■ Task inputs:
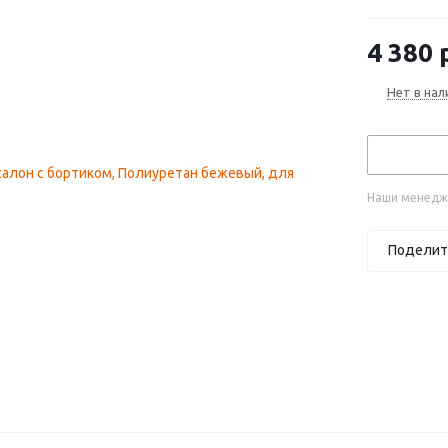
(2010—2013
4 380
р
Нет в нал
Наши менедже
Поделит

---

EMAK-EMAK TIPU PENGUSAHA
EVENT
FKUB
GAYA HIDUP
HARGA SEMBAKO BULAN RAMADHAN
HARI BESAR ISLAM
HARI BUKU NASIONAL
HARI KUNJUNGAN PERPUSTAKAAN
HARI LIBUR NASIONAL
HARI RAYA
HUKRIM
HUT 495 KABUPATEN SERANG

* * *

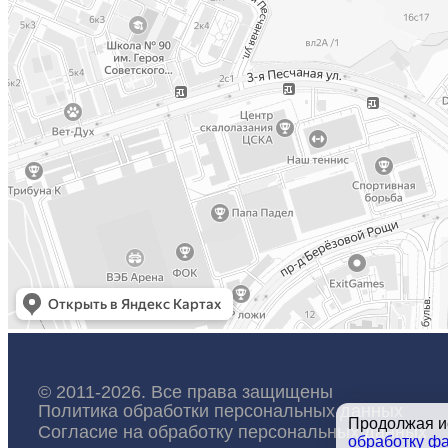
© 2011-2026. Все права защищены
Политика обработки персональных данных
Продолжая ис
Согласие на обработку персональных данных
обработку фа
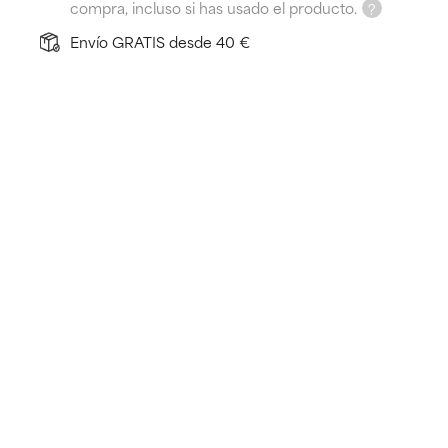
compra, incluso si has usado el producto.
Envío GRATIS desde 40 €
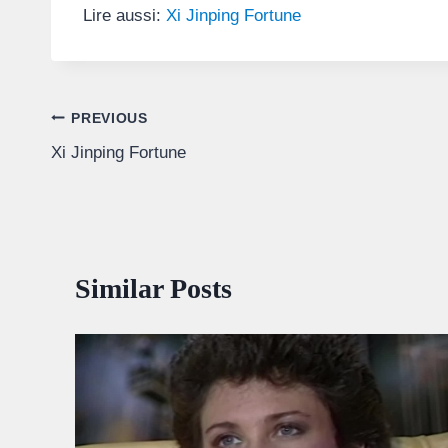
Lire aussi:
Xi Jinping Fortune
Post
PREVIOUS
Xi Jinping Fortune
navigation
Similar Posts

■ What to do:
Above are the records; report how many of their lines hold the string "NASIONAL", with no other words.

■ Solved problem:
2